■ The data ■
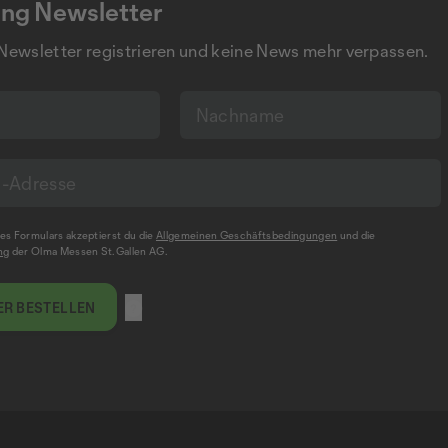
ng Newsletter
 Newsletter registrieren und keine News mehr verpassen.
s Formulars akzeptierst du die
Allgemeinen Geschäftsbedingungen
und die
ng
der Olma Messen St.Gallen AG.
R BESTELLEN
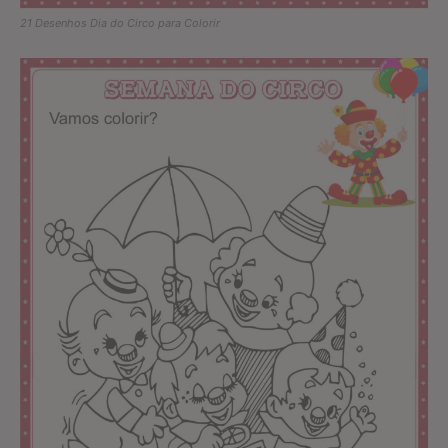
21 Desenhos Dia do Circo para Colorir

■ About this task ■
Write out exactly, with no pictures, each line from the one containing "Allgemeinen Geschäftsbedingungen" through the last line of the listing above, both included.

■ Answer section ■
Allgemeinen Geschäftsbedingungen
und die
ng
der Olma Messen St.Gallen AG.
R BESTELLEN
21 Desenhos Dia do Circo para Colorir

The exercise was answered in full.